US opportunity zone rules seek more capital in distressed areas

Bloomberg

The Trump administration released rules for a tax break designed to encourage economic development in distressed areas throughout the US by making it easier to invest in businesses and
real estate in low-income communities.
Wall Street banks, private equity firms, real estate developers and others have been eagerly awaiting the regulations, which the administration said will spur $100 billion of investment into the more than 8,700 areas designated as “opportunity zones” in the 2017 federal tax overhaul.
The 169-page proposal gives investors interested in these areas additional leeway and a more flexible timeline, a Treasury official told reporters. The rules also give investing funds a one-year grace period to sell assets and reinvest the proceeds, thus avoiding penalties intended to prevent funds from sitting on the cash.

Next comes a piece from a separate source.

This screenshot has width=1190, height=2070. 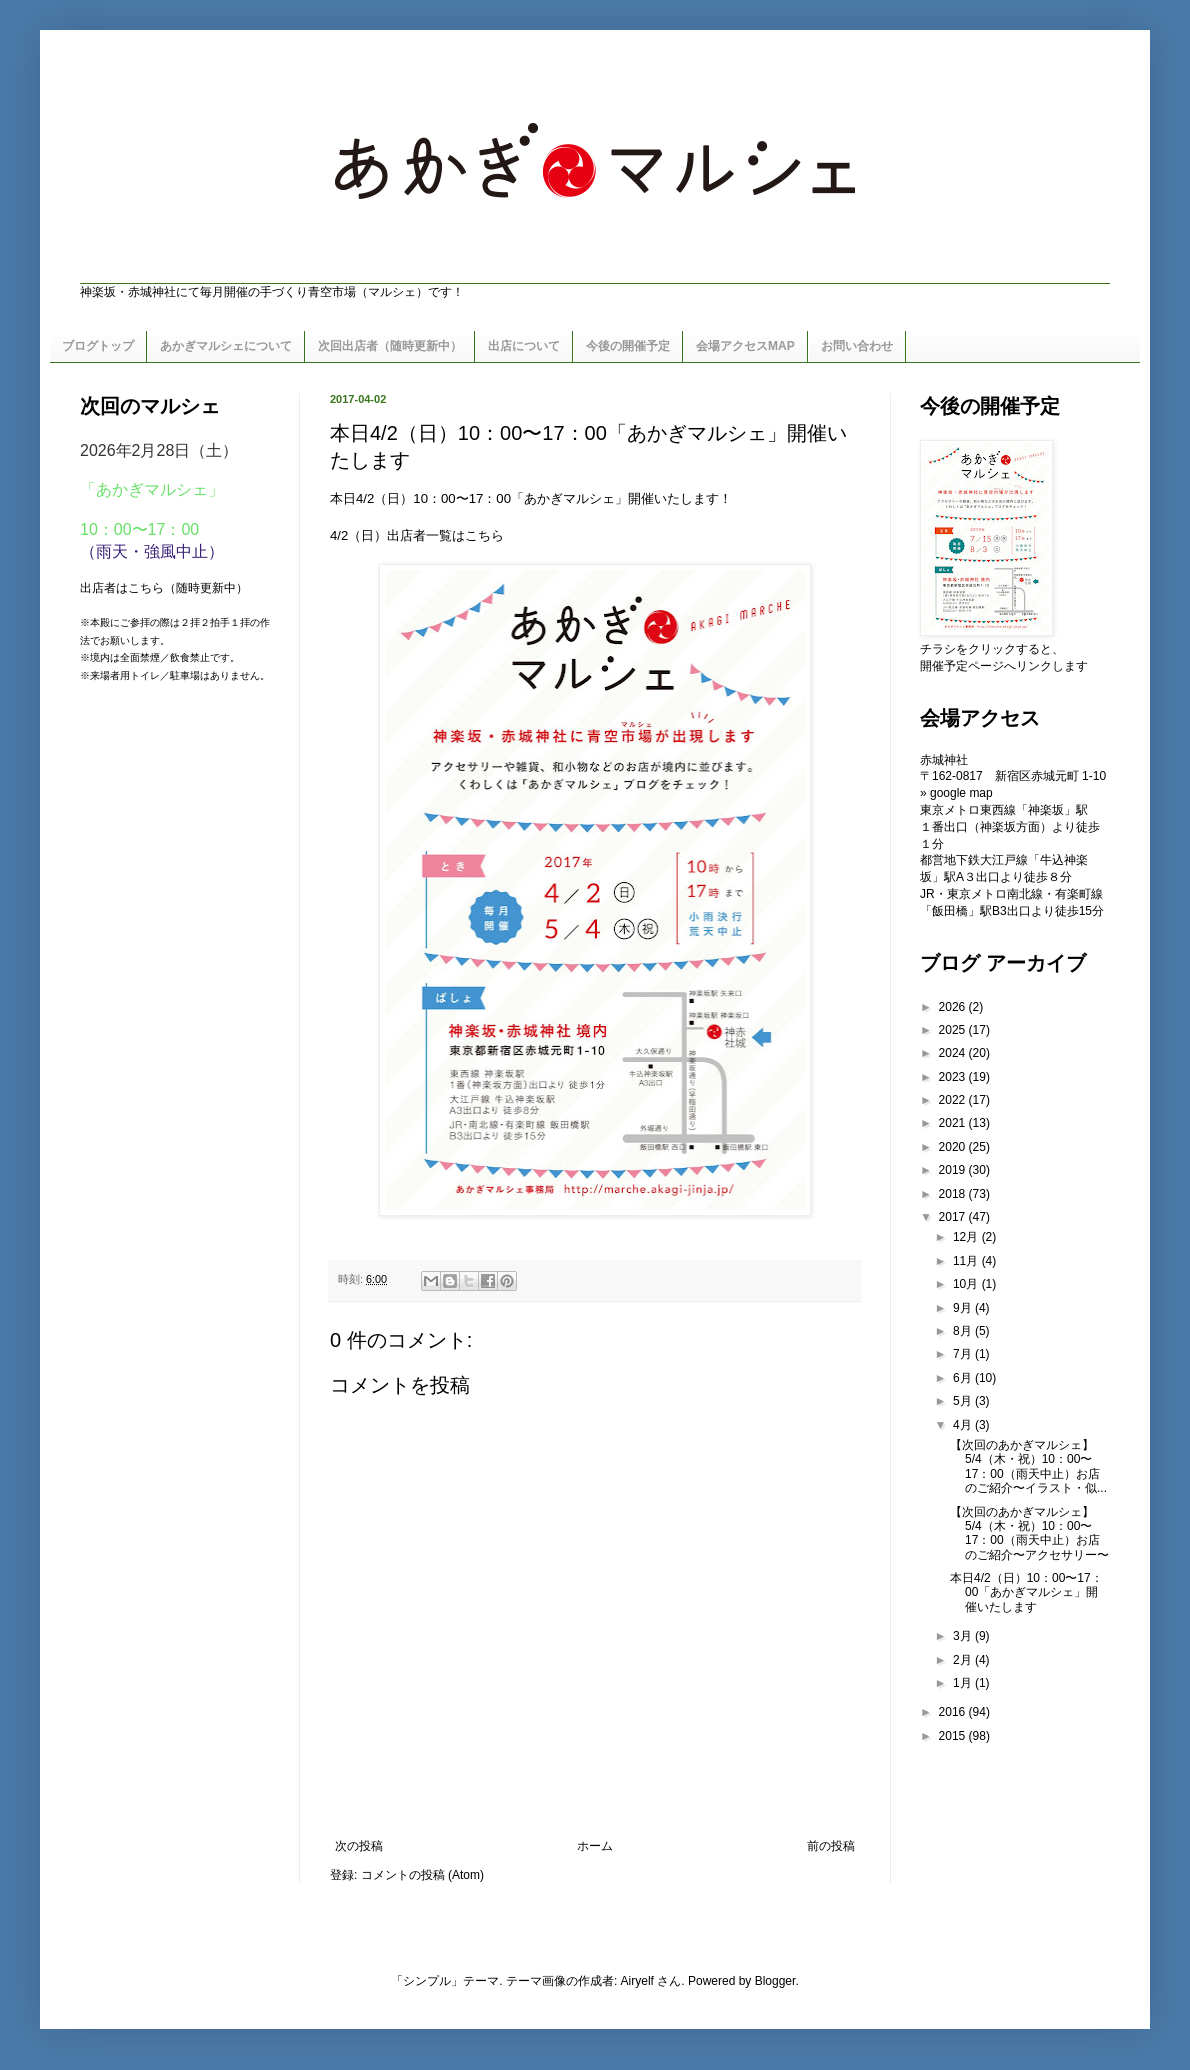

The new Treasury regulations give funds six months from when they receive money to purchase assets that qualify for the special tax breaks. The rules also allow land and vacant buildings to be investments eligible for an opportunity zone fund, the Treasury official said.
The tax breaks — which allow some investments to appreciate without being subject to capital gains levies — are bringing development to marginalised areas, President Donald Trump said at a White House event to highlight the opportunity zones.

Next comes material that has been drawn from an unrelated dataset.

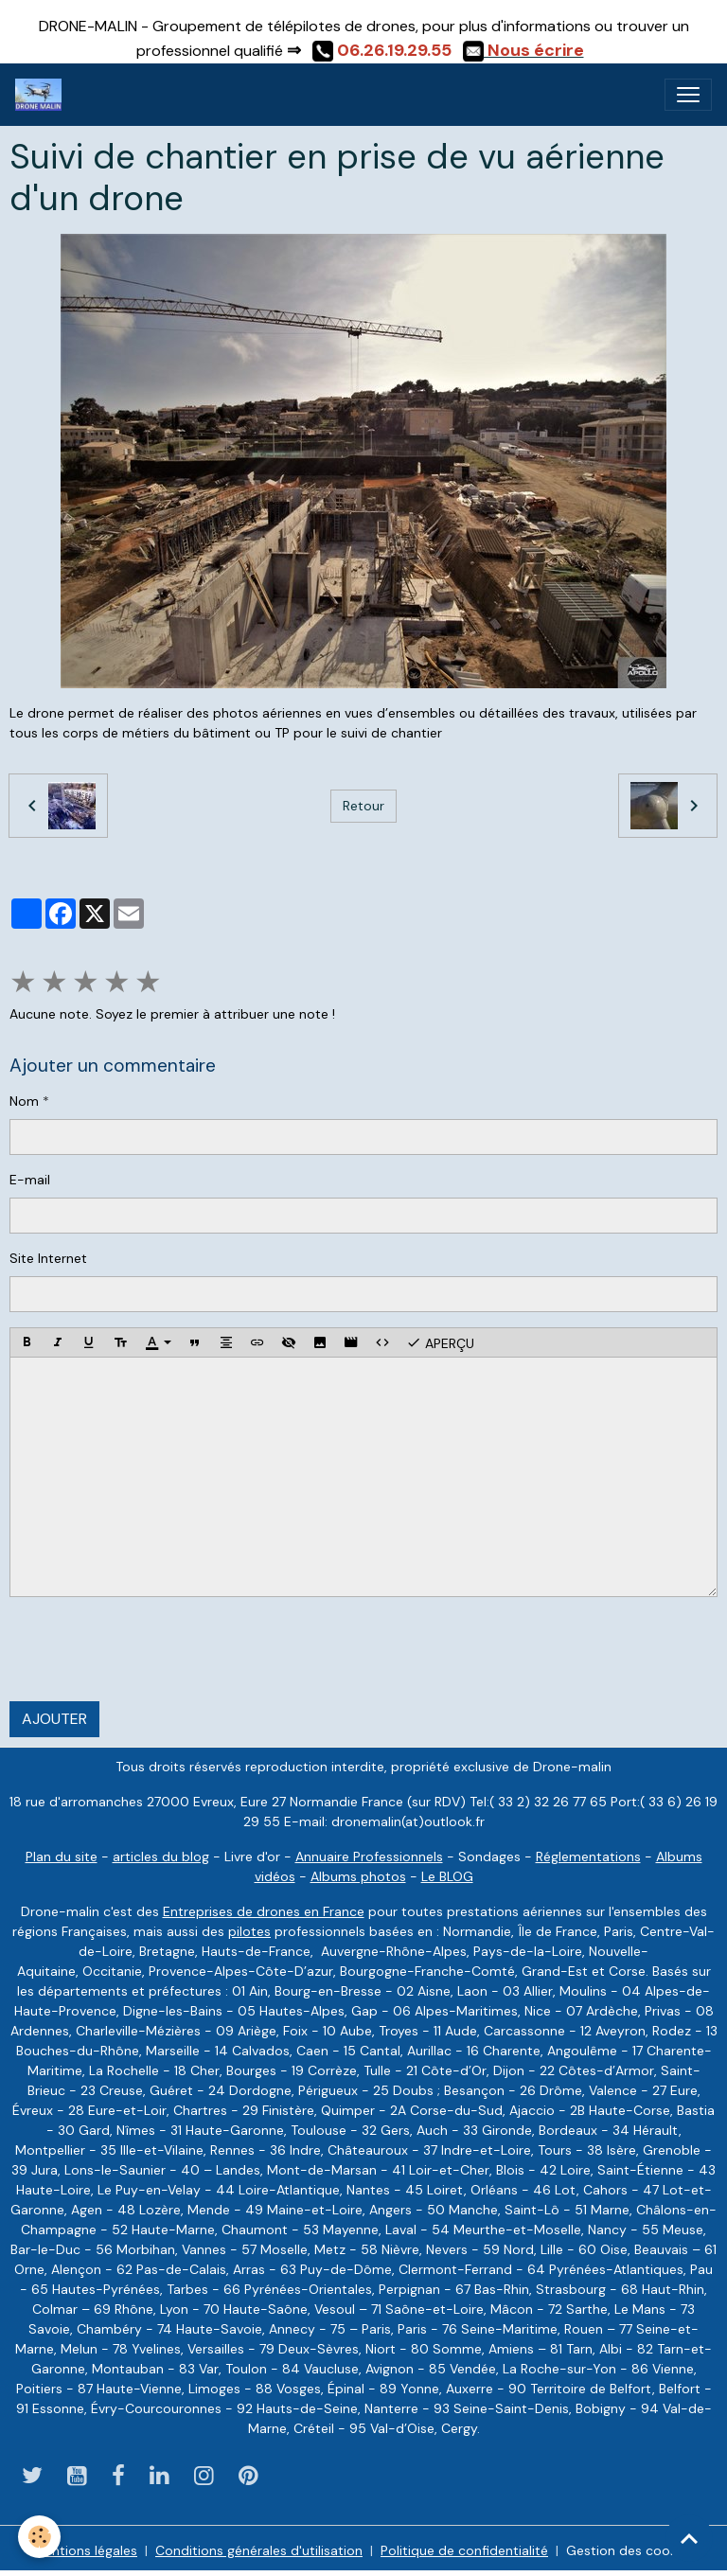 This screenshot has width=727, height=2576. Describe the element at coordinates (40, 2536) in the screenshot. I see `[Cookies]` at that location.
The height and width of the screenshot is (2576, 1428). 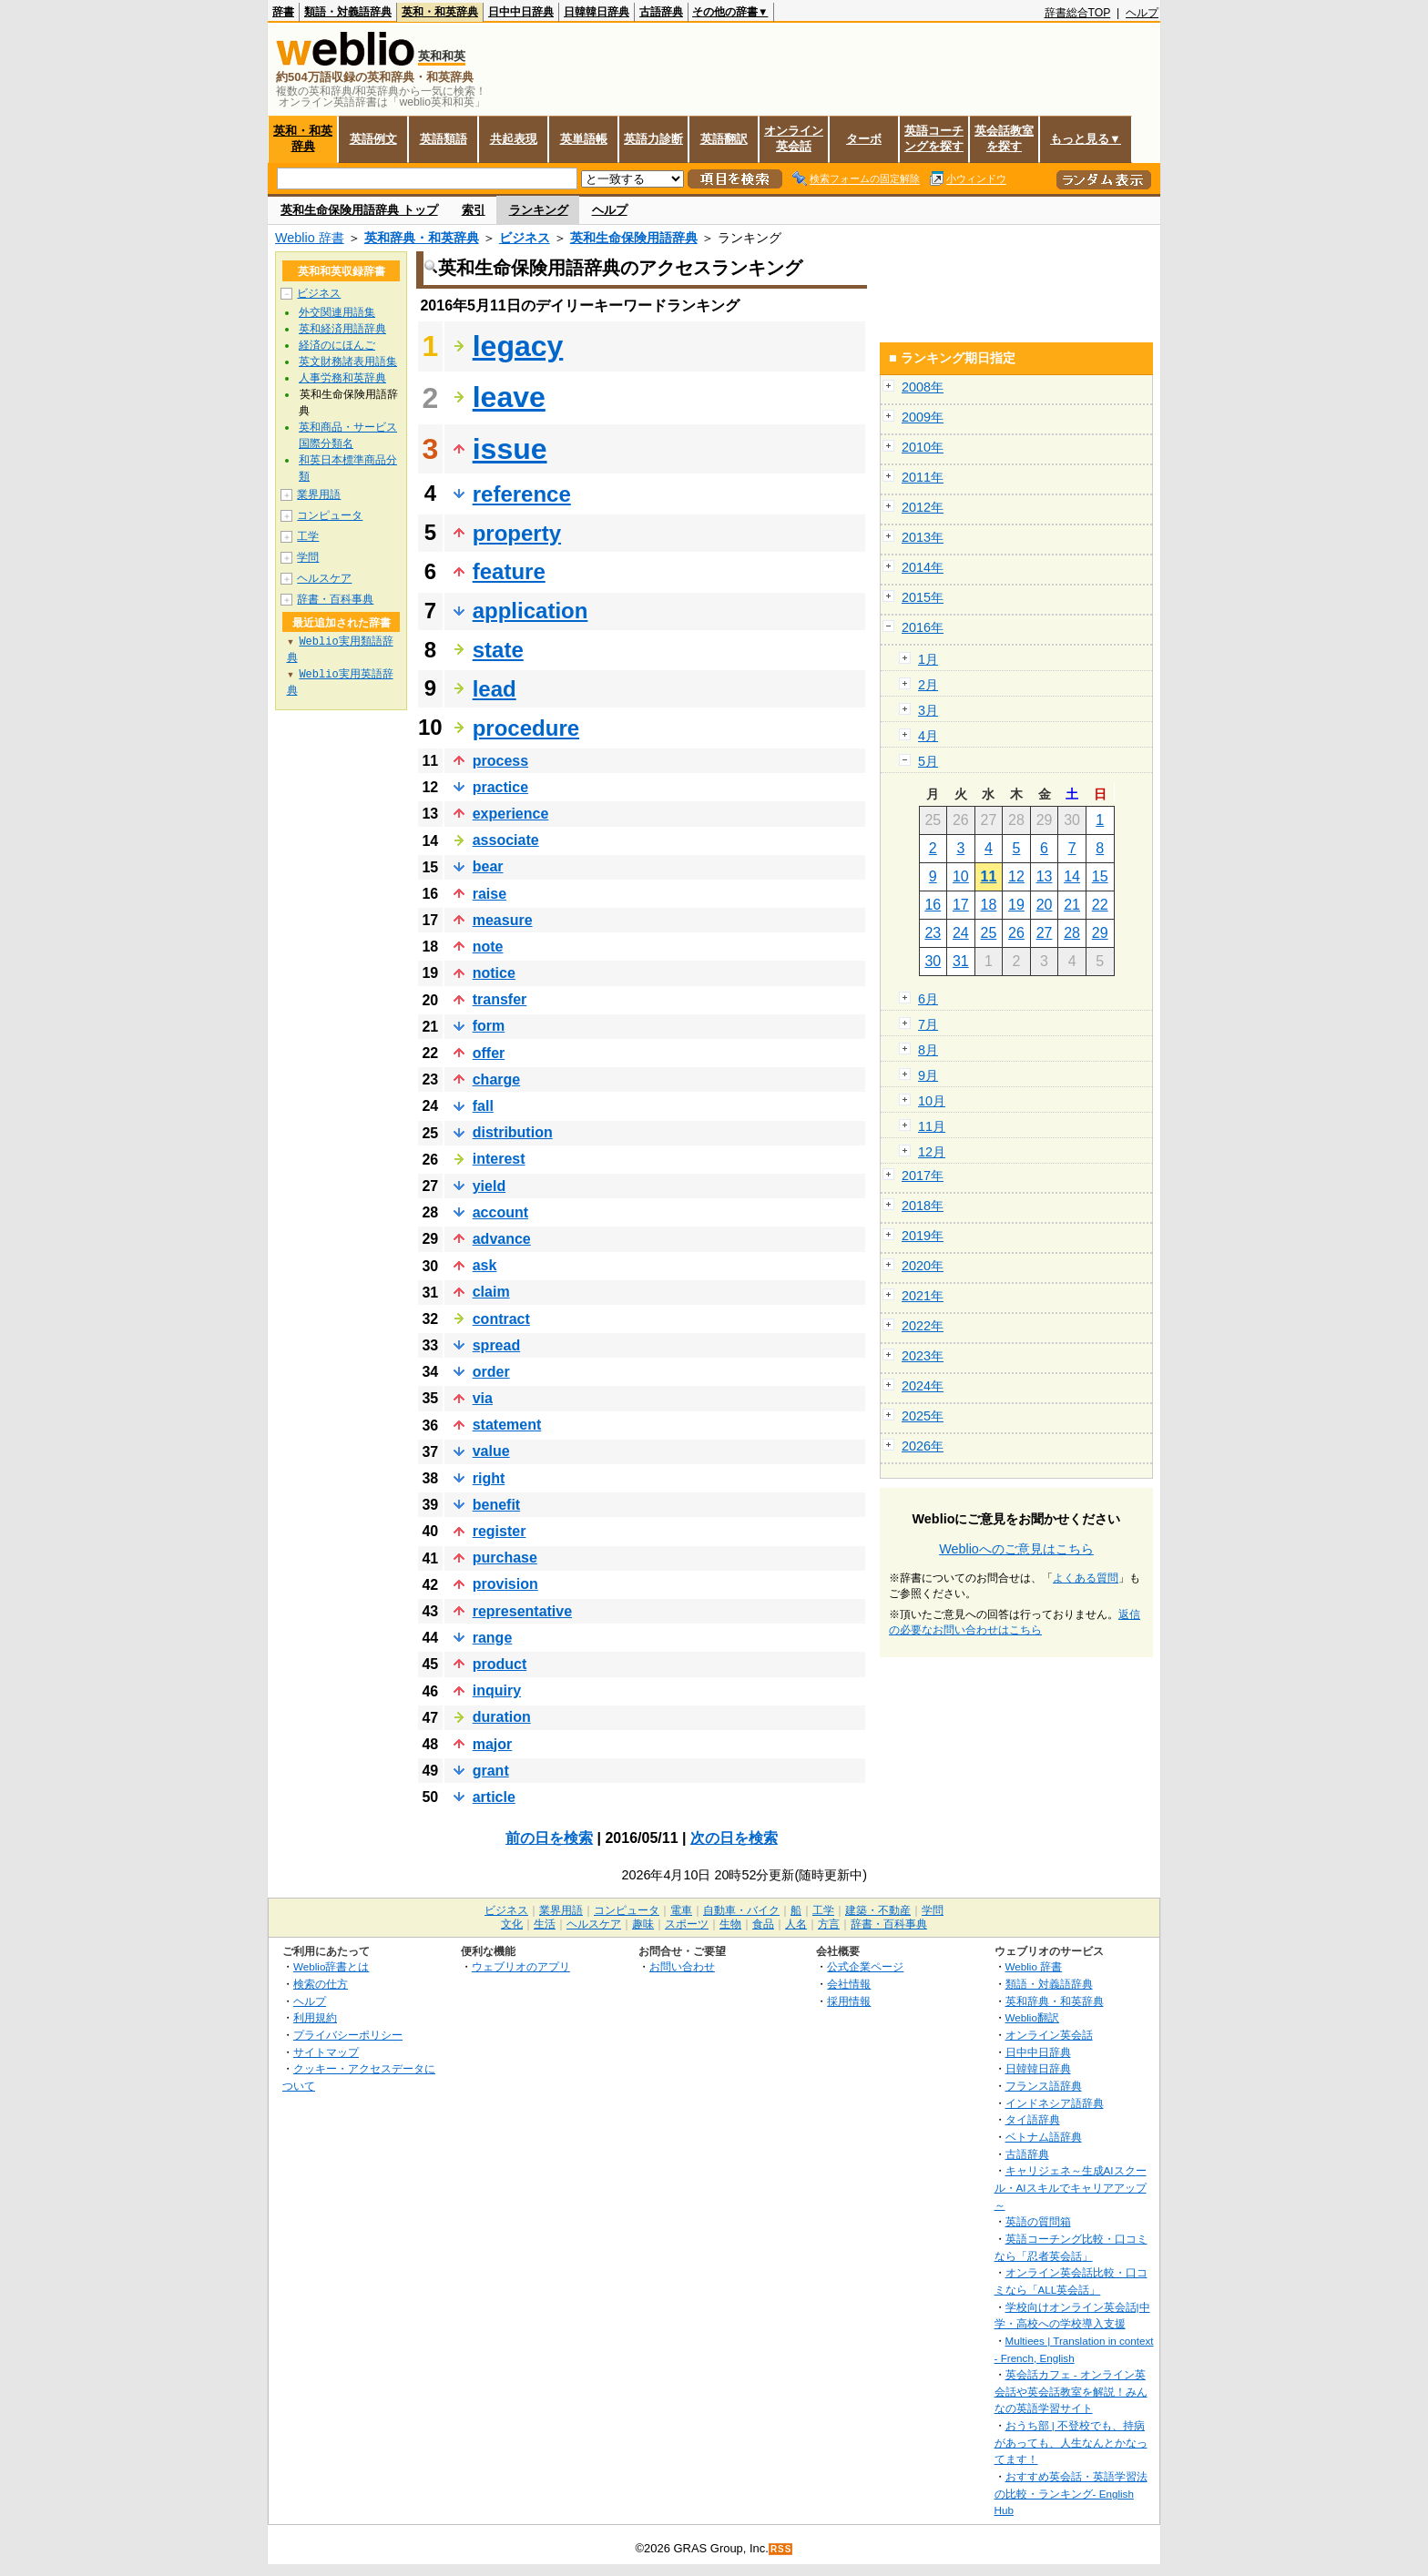 I want to click on measure, so click(x=503, y=920).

Investors previously have shied away from developing distressed areas, Trump said, but when they see tax rates “all the way down to a big, fat beautiful number of zero” they start “liking the location.”

WAITING FOR RULES
While there’s been a flood of interest in opportunity zones, many people have delayed investments to see if the rules make sense for the projects and businesses they have in mind. Skeptics of the provision will be looking for guardrails in the regulations to prevent investors from claiming a generous tax break for developments that do little to help the poor.

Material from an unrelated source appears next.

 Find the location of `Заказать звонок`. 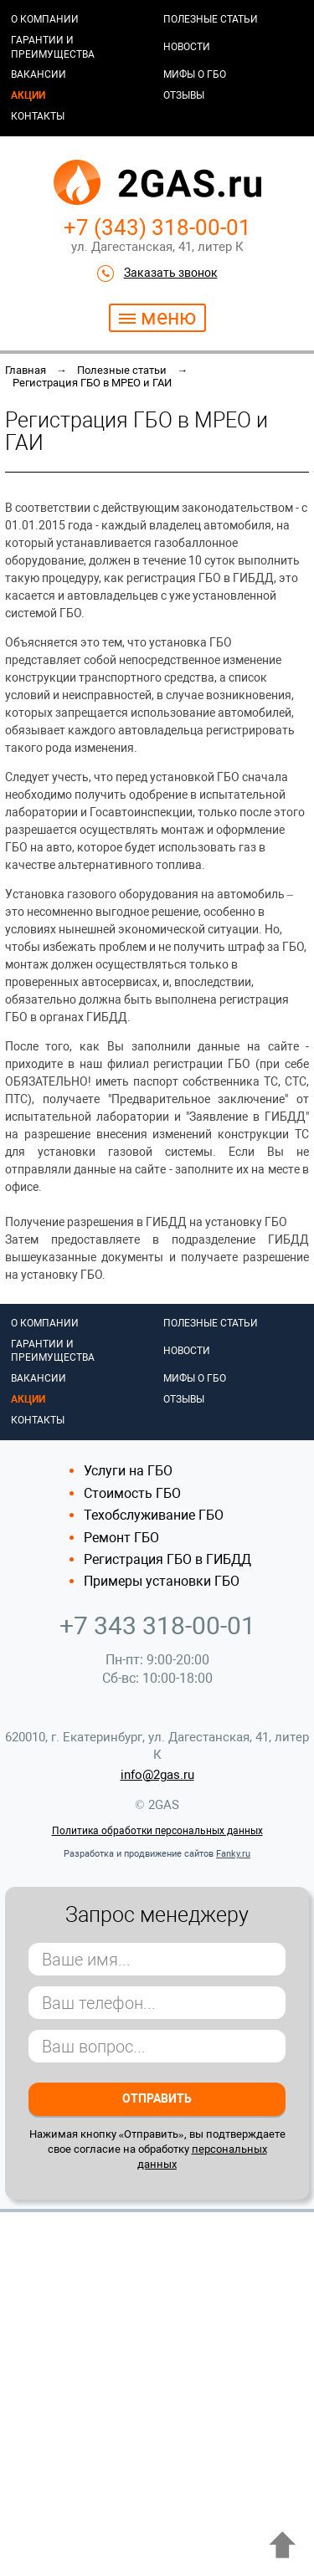 Заказать звонок is located at coordinates (171, 272).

Under existing tax law, investors race to meet deadlines that require them to invest their capital gains income within 180 days of selling the stock or business.
The rules permit more flexibility to include more than one investment in a fund, the official said. Investors would like to create multi-asset funds to reduce the risk of a single bad project wiping out any return. The rules allow investors to get special tax treatment if they’ve held their stake in the fund for at least 10 years, even if the fund didn’t own the asset for a full decade, the official said.
Investors can also buy into a fund by directly purchasing an interest or buying another partner out.
TAX BREAKS
Investors claim the breaks by taking capital gains income they’ve already earned and deploying it in the distressed areas. The provision, part of the 2017 Republican tax overhaul, allows them to defer those tax bills until the end of 2026 and can reduce the total amount of tax they owe. The new investments in the opportunity zone can grow tax-free if investors hold them for at least a decade.
Several prominent investors, such as Goldman Sachs Group Inc., hedge fund EJF Capital LLC and New York-focused RXR Realty LLC, have already begun making investments in opportunity zones or are raising money to do so. These funds are rushing to invest in some urban areas most likely to produce large returns.

CRITICS’ CONCERNS
Some critics argue the law is written so loosely it could become a handout to the wealthy, juicing returns on projects they would have pursued anyway. Others say that the bulk of investment could go to zones in places like Brooklyn and Portland, Oregon, that have little trouble attracting investment.
The most recent rules follow regulations from October to instruct investors on how to qualify for the tax breaks.
The regulations also address a problem flagged by many investors looking to create startup businesses: the requirement that businesses generate at least half their gross income within their opportunity zone. That works for an apartment building or a grocery store, but would be a disaster for a business hoping to manufacture a product to be sold widely, or provide services online.
The rules give funds three different ways to prove that they are conducting enough business from within the zone. Treasury will allow businesses to qualify if at least 50 percent of the hours the employees work are within the zone, as long as it performs at least half of its services within the area, or if there are significant management and operational functions present. Businesses can also appeal their specific case.
Fifty percent of the sales do not have to come from within the geographic zone, the official said.